◆ **WHAT YOU HAVE TO DO**
An exact copy of the lines from the start of the material below through the line containing "TOP (85, 128)" is the required answer, and it includes no pictures.

[RECORDS FOR THIS EXERCISE]

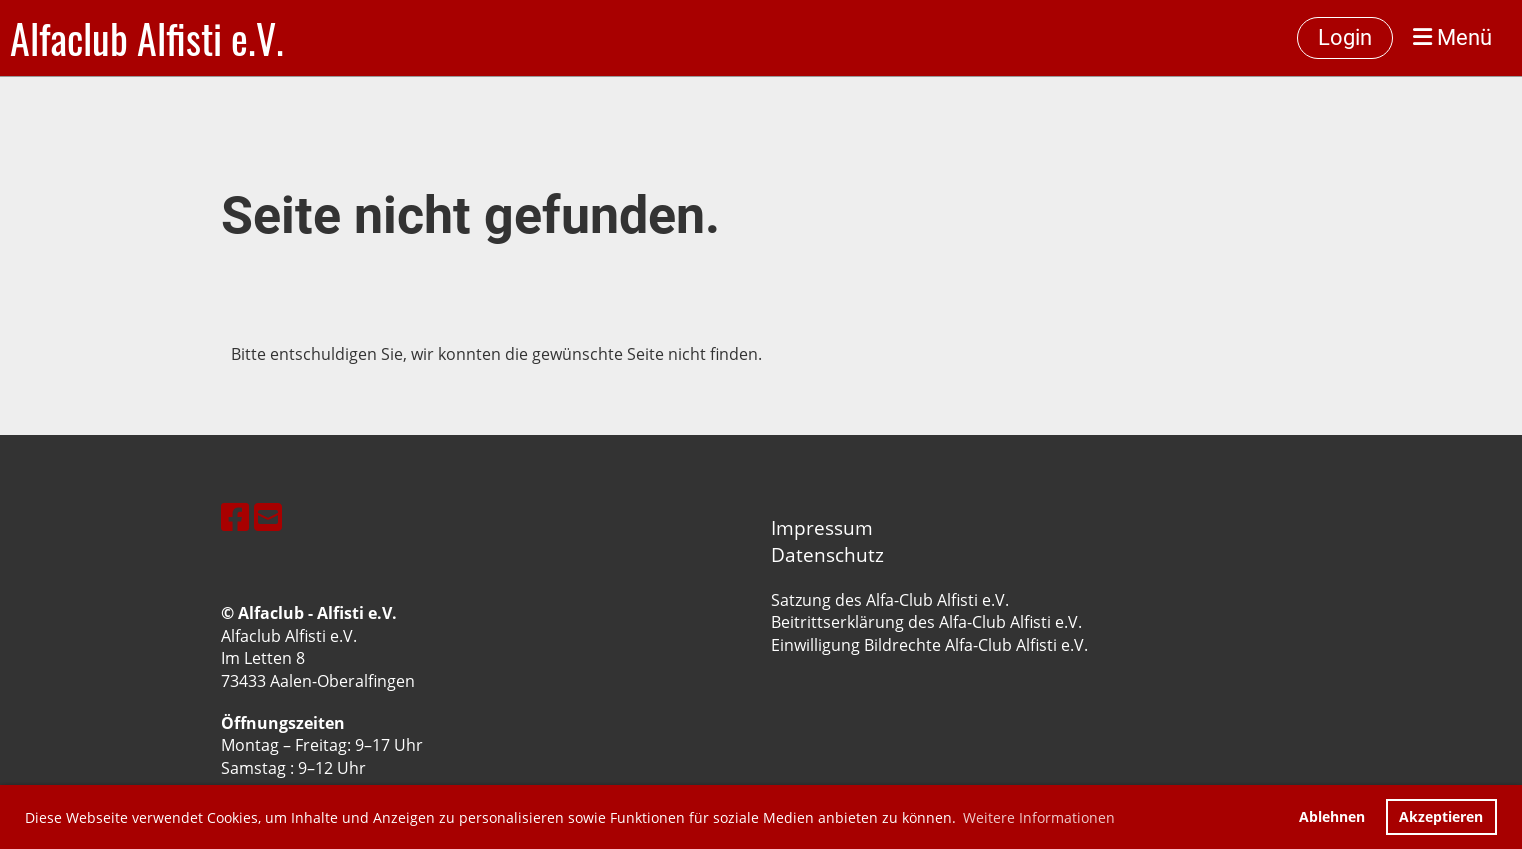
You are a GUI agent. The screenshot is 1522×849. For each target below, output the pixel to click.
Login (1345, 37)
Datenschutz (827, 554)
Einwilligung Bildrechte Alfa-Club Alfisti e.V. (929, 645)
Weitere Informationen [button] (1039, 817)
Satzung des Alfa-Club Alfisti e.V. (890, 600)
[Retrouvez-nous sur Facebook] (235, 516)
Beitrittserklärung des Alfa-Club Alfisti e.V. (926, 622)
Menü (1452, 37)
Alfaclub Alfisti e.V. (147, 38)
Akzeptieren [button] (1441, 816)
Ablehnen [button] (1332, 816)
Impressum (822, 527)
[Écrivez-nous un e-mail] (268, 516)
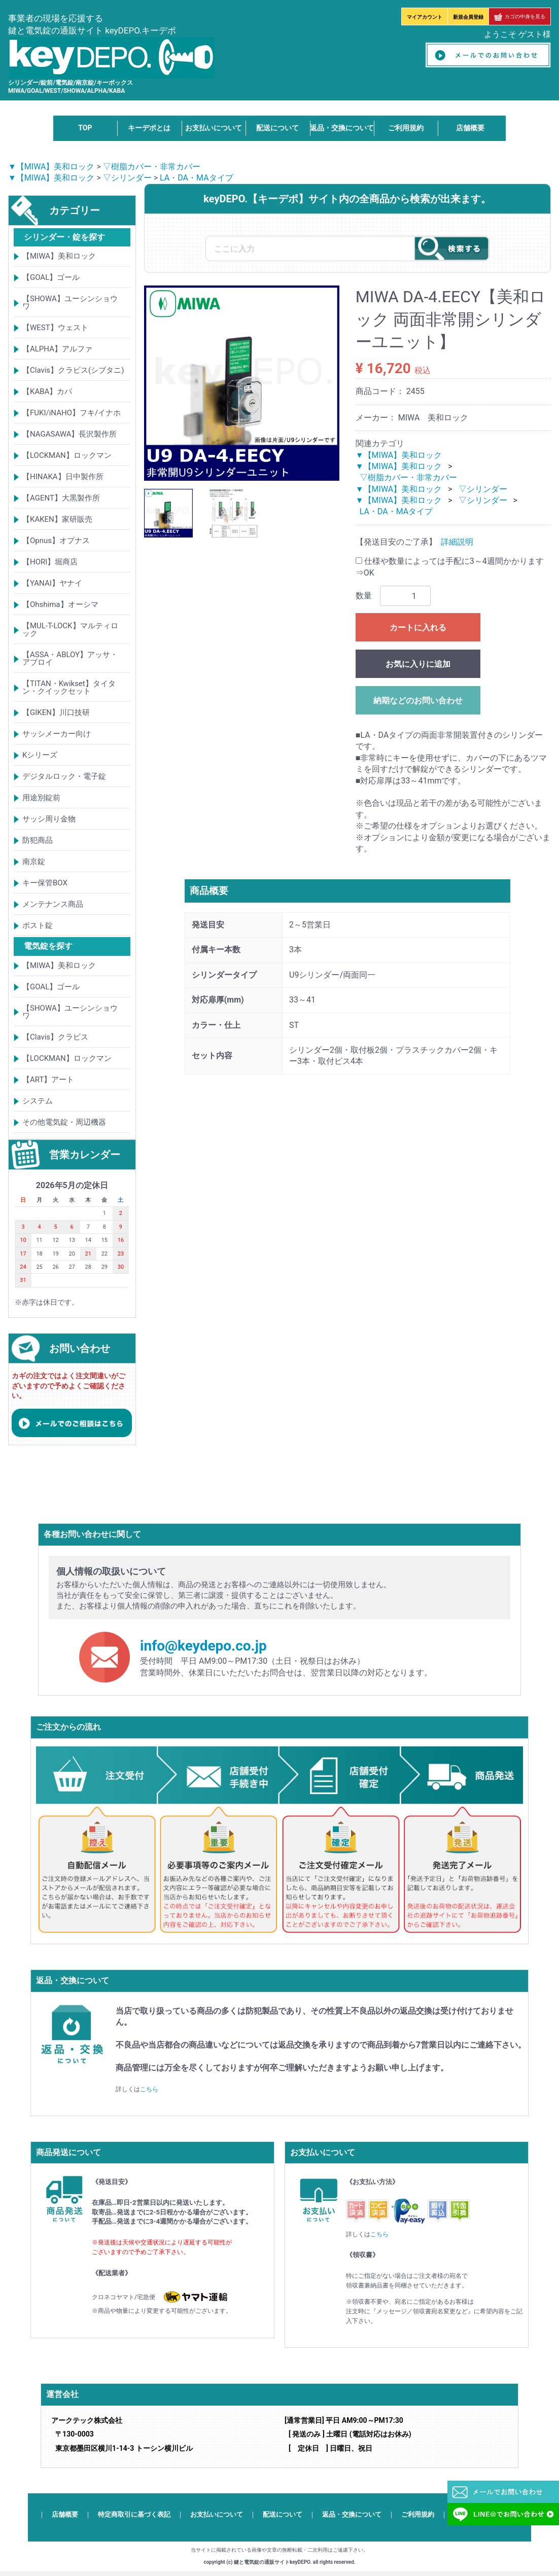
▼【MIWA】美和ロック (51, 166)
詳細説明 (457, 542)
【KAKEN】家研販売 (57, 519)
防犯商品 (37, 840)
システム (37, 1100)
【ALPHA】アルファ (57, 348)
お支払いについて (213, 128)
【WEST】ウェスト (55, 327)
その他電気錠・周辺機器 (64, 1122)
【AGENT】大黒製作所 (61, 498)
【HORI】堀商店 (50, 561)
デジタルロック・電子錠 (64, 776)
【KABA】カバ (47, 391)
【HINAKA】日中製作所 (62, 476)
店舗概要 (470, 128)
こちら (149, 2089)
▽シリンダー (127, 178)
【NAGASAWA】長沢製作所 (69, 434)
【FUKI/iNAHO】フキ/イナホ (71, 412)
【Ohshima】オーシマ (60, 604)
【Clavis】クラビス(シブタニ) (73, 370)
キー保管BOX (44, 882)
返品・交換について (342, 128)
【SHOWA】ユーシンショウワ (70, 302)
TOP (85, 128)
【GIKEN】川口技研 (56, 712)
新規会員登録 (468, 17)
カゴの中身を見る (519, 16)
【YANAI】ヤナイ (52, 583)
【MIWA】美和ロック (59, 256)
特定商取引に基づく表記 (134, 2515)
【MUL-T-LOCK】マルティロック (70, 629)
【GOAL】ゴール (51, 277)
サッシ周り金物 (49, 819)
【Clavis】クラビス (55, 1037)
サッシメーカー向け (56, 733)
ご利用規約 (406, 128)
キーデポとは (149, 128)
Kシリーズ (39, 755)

[/RECORDS FOR THIS EXERCISE]

◆ **RESPONSE TO THIS TASK**
You are a GUI agent. The screenshot is 1522×849. For each target below, output the pixel to click.
Login (1345, 37)
Datenschutz (827, 554)
Einwilligung Bildrechte Alfa-Club Alfisti e.V. (929, 645)
Weitere Informationen [button] (1039, 817)
Satzung des Alfa-Club Alfisti e.V. (890, 600)
[Retrouvez-nous sur Facebook] (235, 516)
Beitrittserklärung des Alfa-Club Alfisti e.V. (926, 622)
Menü (1452, 37)
Alfaclub Alfisti e.V. (147, 38)
Akzeptieren [button] (1441, 816)
Ablehnen [button] (1332, 816)
Impressum (822, 527)
[Écrivez-nous un e-mail] (268, 516)
▼【MIWA】美和ロック (51, 166)
詳細説明 (457, 542)
【KAKEN】家研販売 (57, 519)
防犯商品 (37, 840)
システム (37, 1100)
【ALPHA】アルファ (57, 348)
お支払いについて (213, 128)
【WEST】ウェスト (55, 327)
その他電気錠・周辺機器 (64, 1122)
【AGENT】大黒製作所 (61, 498)
【HORI】堀商店 (50, 561)
デジタルロック・電子錠 (64, 776)
【KABA】カバ (47, 391)
【HINAKA】日中製作所 (62, 476)
店舗概要 (470, 128)
こちら (149, 2089)
▽シリンダー (127, 178)
【NAGASAWA】長沢製作所 (69, 434)
【FUKI/iNAHO】フキ/イナホ (71, 412)
【Ohshima】オーシマ (60, 604)
【Clavis】クラビス(シブタニ) (73, 370)
キー保管BOX (44, 882)
返品・交換について (342, 128)
【SHOWA】ユーシンショウワ (70, 302)
TOP (85, 128)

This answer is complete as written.